> **EXTRACTED INFORMATION**:
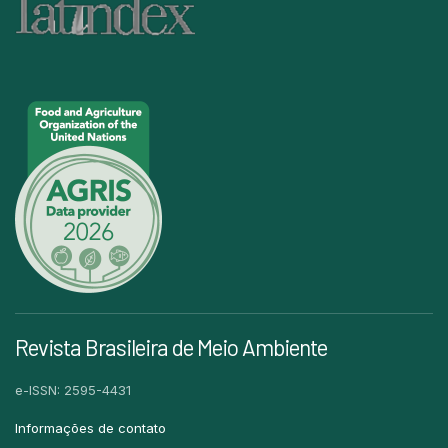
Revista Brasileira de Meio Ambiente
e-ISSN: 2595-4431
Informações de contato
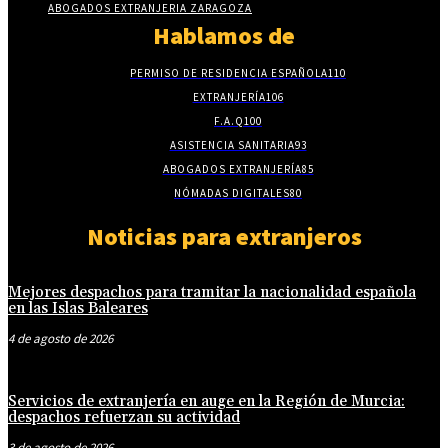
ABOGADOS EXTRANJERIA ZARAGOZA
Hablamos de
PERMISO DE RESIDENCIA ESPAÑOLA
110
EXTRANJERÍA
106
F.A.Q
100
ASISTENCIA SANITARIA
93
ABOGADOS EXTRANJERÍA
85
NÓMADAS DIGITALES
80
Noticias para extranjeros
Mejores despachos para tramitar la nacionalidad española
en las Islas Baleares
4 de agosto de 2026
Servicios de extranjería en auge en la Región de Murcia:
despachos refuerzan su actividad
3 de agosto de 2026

> **PROBLEM TO SOLVE**: Return every record exactly. Pictures stay out.

> **FINISHED TASK**:
Revista Brasileira de Meio Ambiente
e-ISSN: 2595-4431
Informações de contato
ABOGADOS EXTRANJERIA ZARAGOZA
Hablamos de
PERMISO DE RESIDENCIA ESPAÑOLA
110
EXTRANJERÍA
106
F.A.Q
100
ASISTENCIA SANITARIA
93
ABOGADOS EXTRANJERÍA
85
NÓMADAS DIGITALES
80
Noticias para extranjeros
Mejores despachos para tramitar la nacionalidad española
en las Islas Baleares
4 de agosto de 2026
Servicios de extranjería en auge en la Región de Murcia:
despachos refuerzan su actividad
3 de agosto de 2026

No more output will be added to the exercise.